Summary of this case from Delaware Mach. Tool v. Yates

Opinion

No. 7172.

Decided April 7, 1949.

Certiorari by Silver King Coalition Mines Company and Continental Casualty Company to the Industrial Commission of Utah and Dora R. Draper, widow of Jesse R. Draper, deceased, to review an award of compensation under the Workmen's Compensation Act to Dora R. Draper.

Award annulled and remanded for further proceedings.

See also, 115 Utah 350, 204 P.2d 817.

Shirley P. Jones, of Salt Lake City, for plaintiffs.

Grover A. Giles, Atty. Gen., C.N. Ottosen, Asst. Atty. Gen. and Clarence M. Beck, of Salt Lake City, for defendants.


Certiorari to the Industrial Commission for the purpose of reviewing an award of compensation to Dora R. Draper, widow of Jesse R. Draper, deceased on account of death allegedly caused by silicosis and superimposed tuberculosis.

Two important questions are raised by this review. First, is the applicant, Dora R. Draper, prevented from pursuing her claim because the commission refused to permit an autopsy? Second, is there substantial competent evidence to support the findings of the commission that the employee died as a result of an occupational disease? Our holding on the first question requires that the award be set aside and the matter referred back to the commission for such further action as may by it be considered appropriate. Accordingly, we express no opinion on the second question.

Jesse R. Draper, deceased, was an employee of the Silver King Coalition Mines Company, in its mine at Park City, Utah. Mr.
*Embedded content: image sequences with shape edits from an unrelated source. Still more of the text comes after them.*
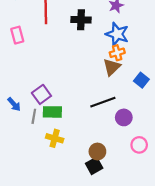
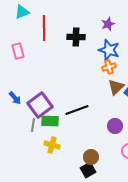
brown triangle: (112, 67) -> (116, 87), moved
purple square: (41, 94) -> (40, 105), size x1.4
black line: (103, 102) -> (77, 110), moved
blue arrow: (14, 104) -> (15, 98), moved

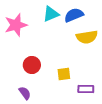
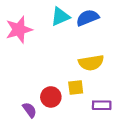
yellow semicircle: (87, 37) -> (91, 63), moved
red circle: (32, 65) -> (51, 97), moved

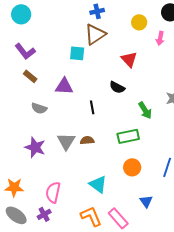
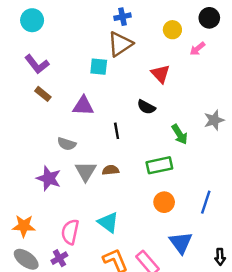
pink arrow: (160, 38) -> (197, 49), turned 40
gray semicircle: (39, 108) -> (67, 144), moved
cyan triangle: (98, 184) -> (108, 222), moved
blue triangle: (146, 201) -> (181, 243), size x1.5

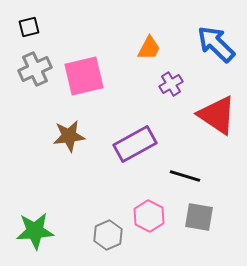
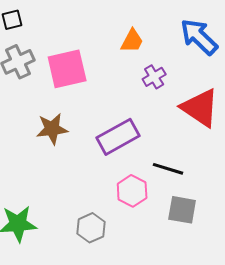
pink hexagon: (149, 216) -> (132, 191), moved

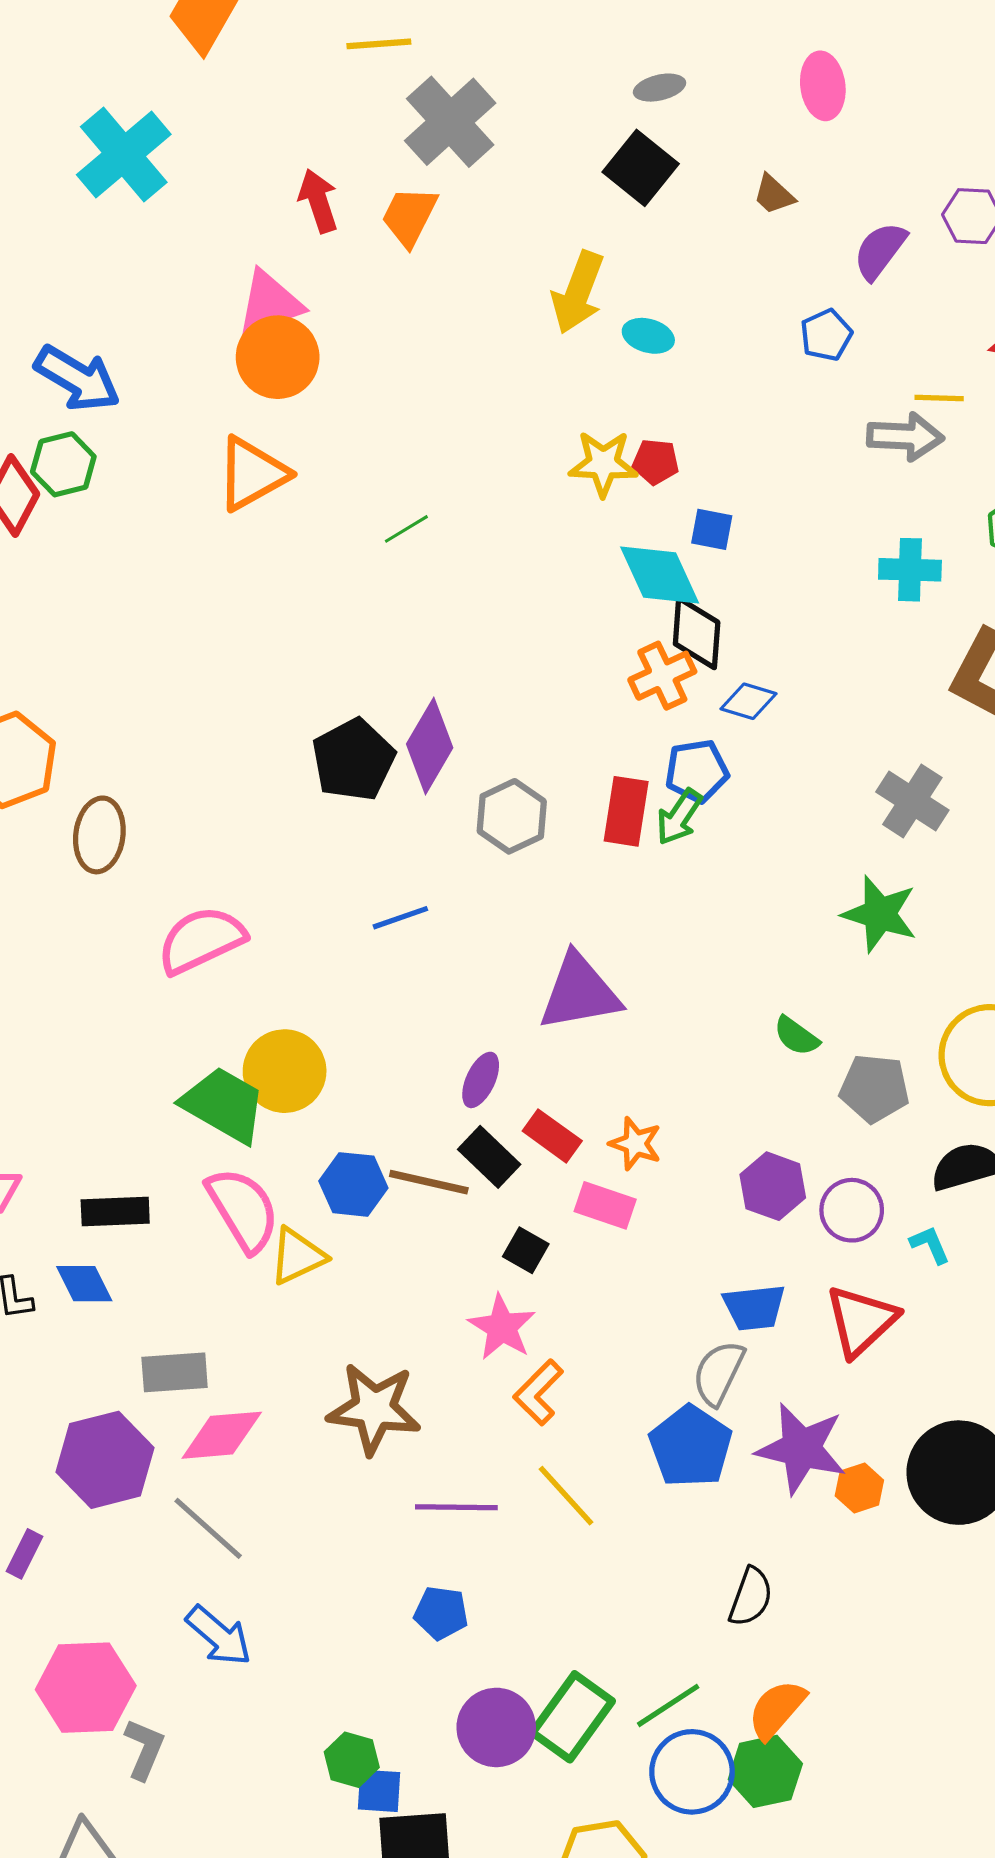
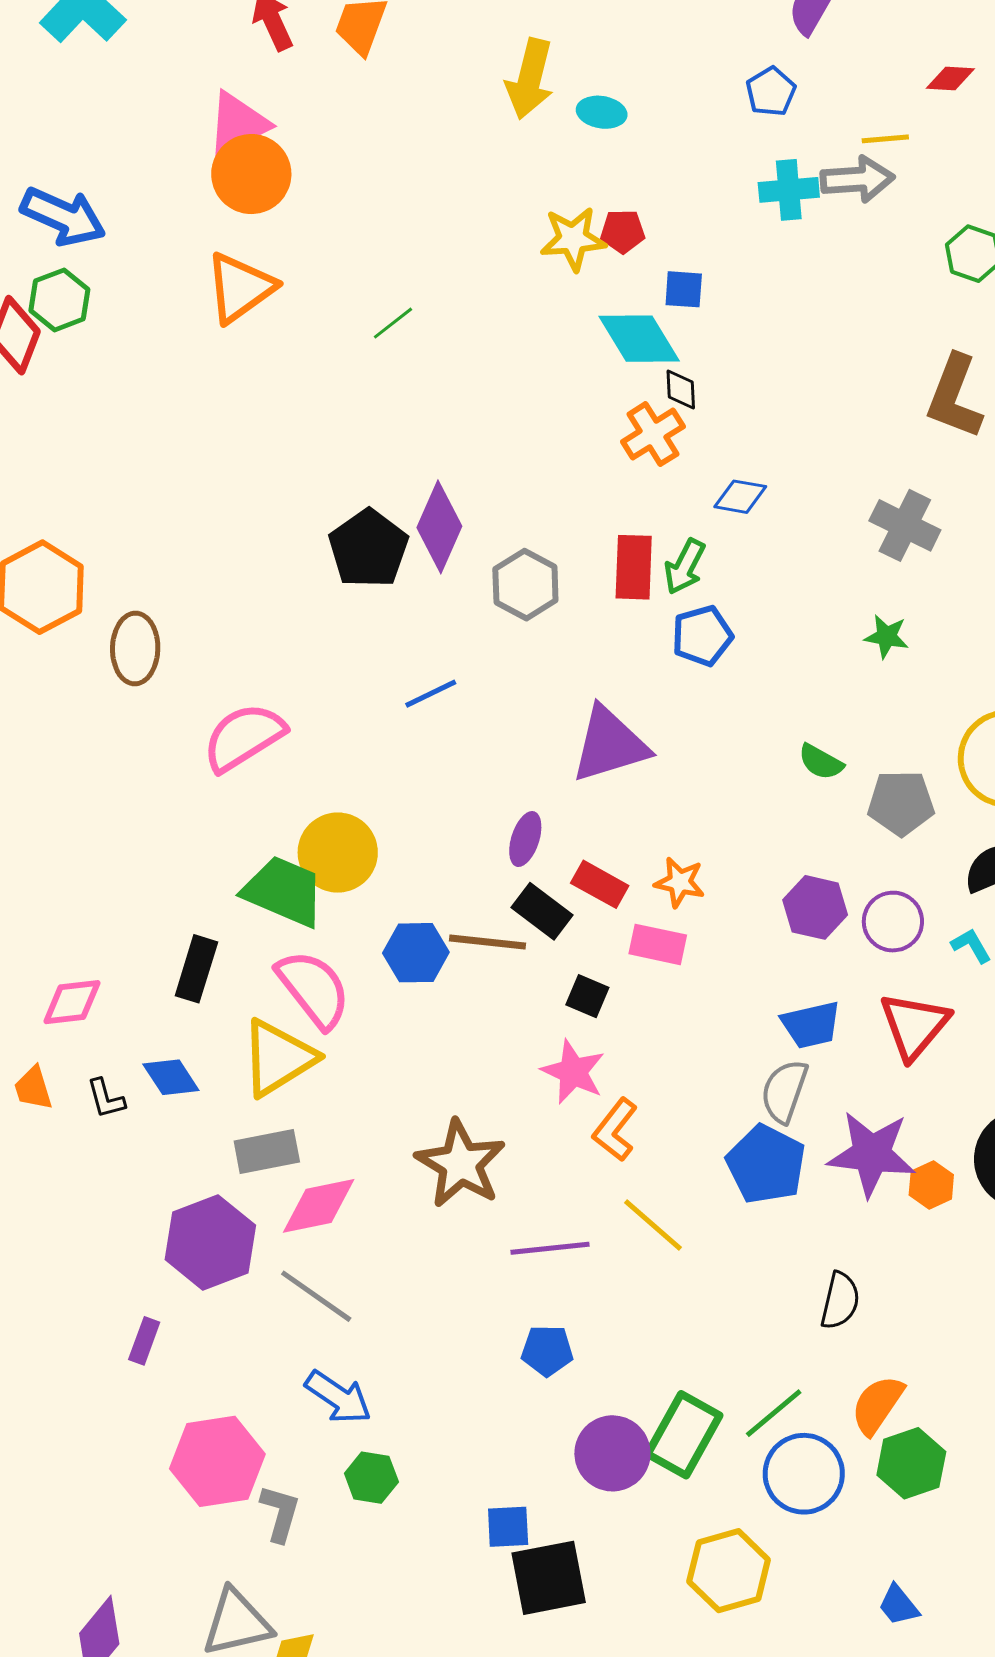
cyan cross: (910, 570) -> (789, 190), moved
black diamond: (697, 633) -> (681, 390), size x0.6
blue diamond: (748, 701) -> (740, 497), moved
blue pentagon: (697, 771) -> (702, 636), moved
green star: (880, 914) -> (887, 636), size x0.6
black rectangle: (115, 1212) -> (196, 969), moved, turned -64
yellow triangle: (297, 1256) -> (278, 1058), moved, size x1.4
brown star: (374, 1409) -> (461, 1164), turned 30
green hexagon: (352, 1760) -> (371, 1478), moved
green hexagon: (765, 1771) -> (911, 1463), moved

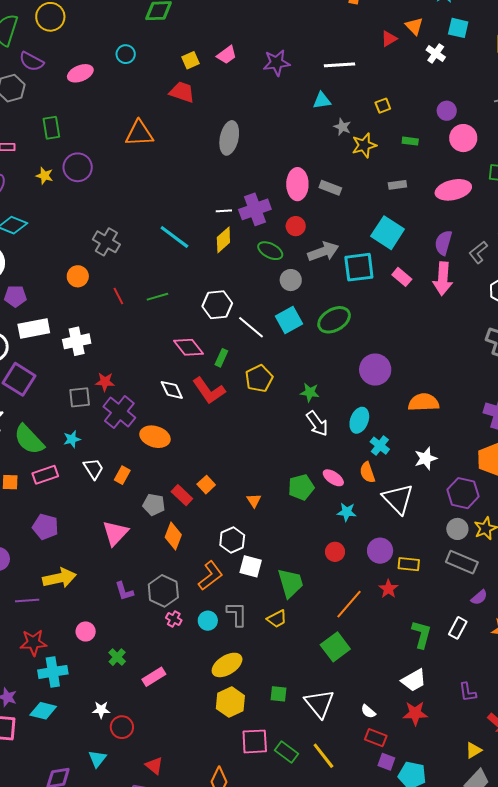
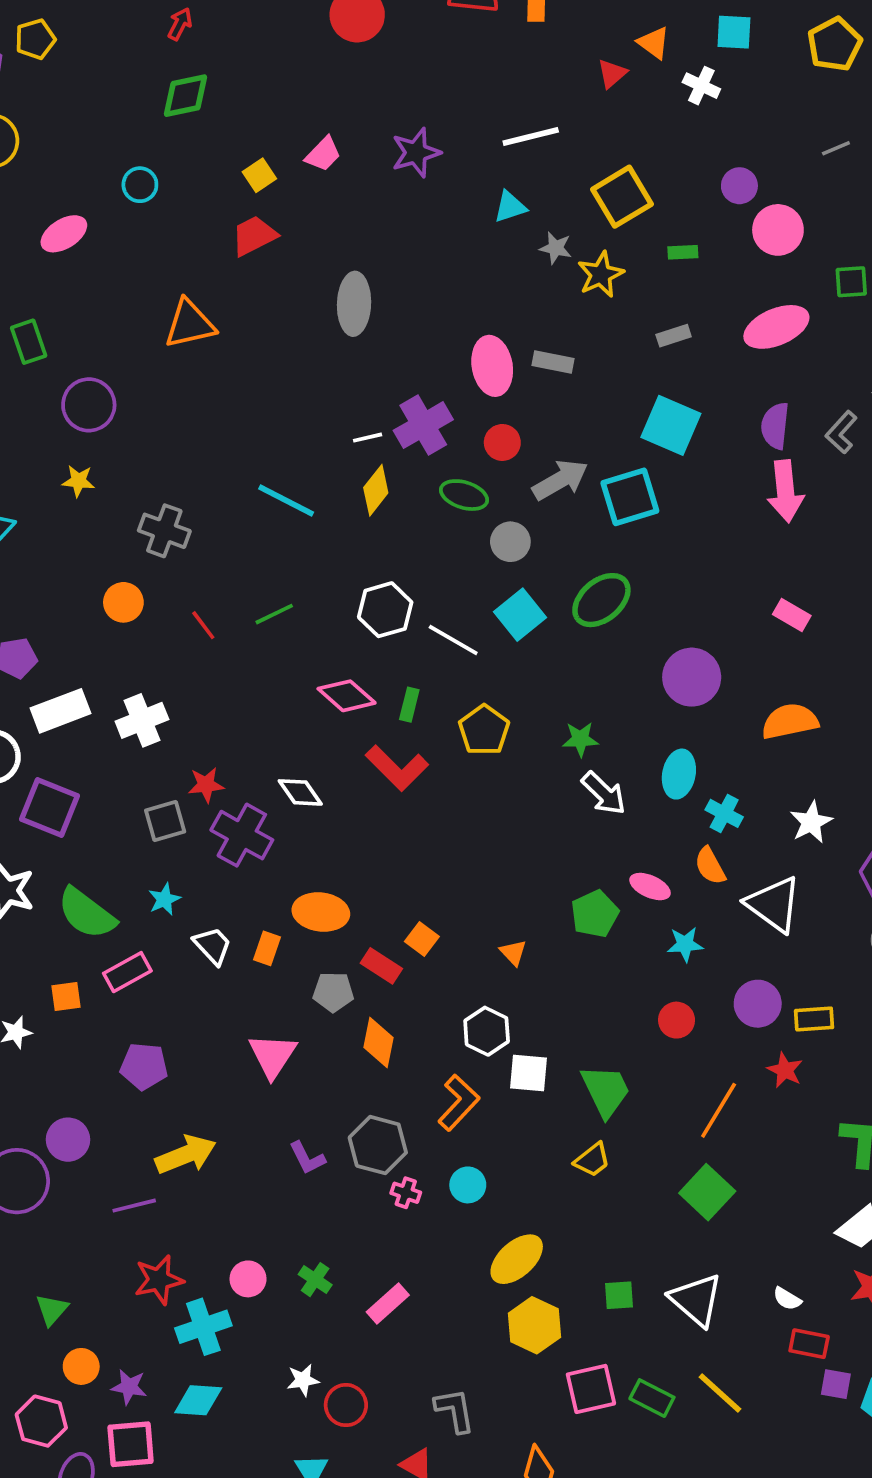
red trapezoid: (182, 92) -> (254, 236), turned -36
yellow square: (383, 106) -> (622, 197), size x2.0
yellow star: (45, 176) -> (78, 481), moved
pink rectangle: (402, 277) -> (792, 615), moved
white diamond: (172, 390) -> (300, 792), moved
orange ellipse: (155, 437) -> (321, 912), moved
gray L-shape: (237, 614) -> (455, 1410), moved
pink circle: (86, 631) -> (248, 1279), moved

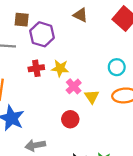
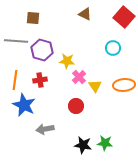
purple hexagon: (42, 34) -> (42, 50), moved
cyan circle: (117, 67) -> (113, 48), moved
red cross: (36, 68) -> (40, 80), moved

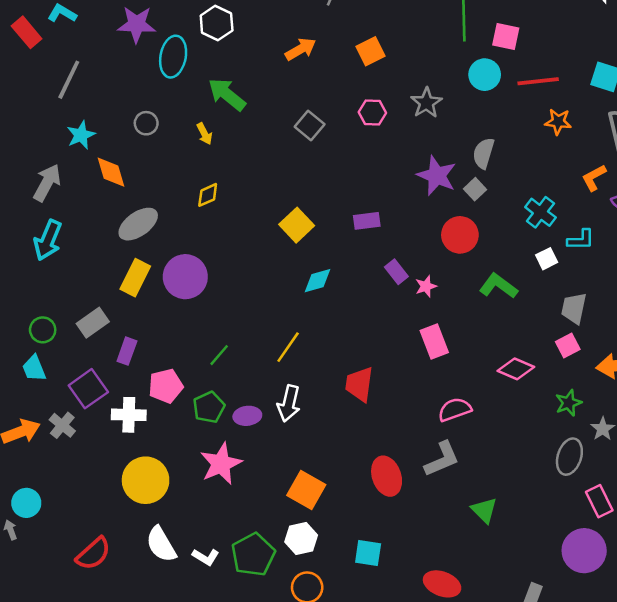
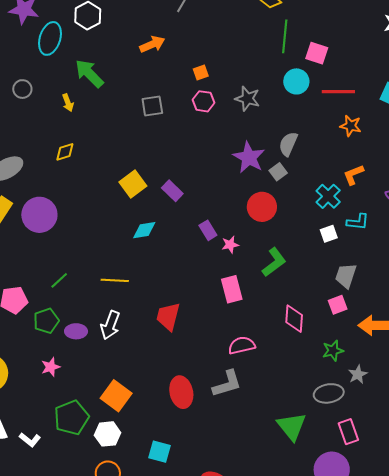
orange square: (370, 51) -> (201, 73), moved, size x0.7
gray star: (426, 103) -> (247, 99), turned -30
gray square: (310, 126) -> (152, 106), turned 35
orange L-shape: (594, 178) -> (354, 175), moved
purple rectangle: (367, 221) -> (172, 191), moved, turned 45
green L-shape: (498, 286) -> (274, 262), moved, turned 100
yellow line: (288, 347) -> (115, 280), turned 52
pink diamond: (516, 369) -> (294, 319), turned 64
gray ellipse: (569, 457) -> (329, 393), turned 56
pink star: (221, 464) -> (51, 367), size x0.6
green triangle: (484, 510) -> (292, 426), moved, size x1.4
green pentagon: (253, 555) -> (72, 418), moved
Draper discontinued his work with the mine company on March 31, 1947, and he died April 8th of the same year. He had been sick for a considerable period of time prior to his death, but a report had not been furnished to the employer. Neither the mining company nor its insurance carrier was furnished with information concerning his death until after his burial. On May 16, 1947, the Industrial Commission notified the insurance carrier that a claim for compensation had been filed. In the claim it was alleged that deceased's death was caused by an occupational disease, namely silicosis. Upon being informed of the claim, the insurance carrier made a rather extensive investigation as to the cause of his death. On May 27, 1947, applicant was contacted and informed that the insurance carrier had interviewed the doctors who might have knowledge of decedent's condition but from the information available, it was impossible to determine the cause of the employee's death; that the only way it could be definitely established was by means of an autopsy, and a request was made that this be permitted. The applicant refused to consent to have the body disinterred. Further investigation was made by the insurance carrier and a written demand was made upon the applicant for her consent. Not receiving a reply to this last demand, the insurance carrier, on June 3, 1947, made a written request to the Industrial Commission for an order requiring an autopsy. The applicant was then contacted by the Industrial Commission and advised as to the demand, but apparently she remained adamant in her refusal to permit an examination. The Commission, at that time, refused to order an autopsy out of deference to applicant's wishes. During an informal hearing on the matter, the Commissioner made the following statement to the applicant and the agent for the insurance carrier:

"As it stands, I will not order an autopsy. I request that both of you go in quest of more information on which the case may be decided."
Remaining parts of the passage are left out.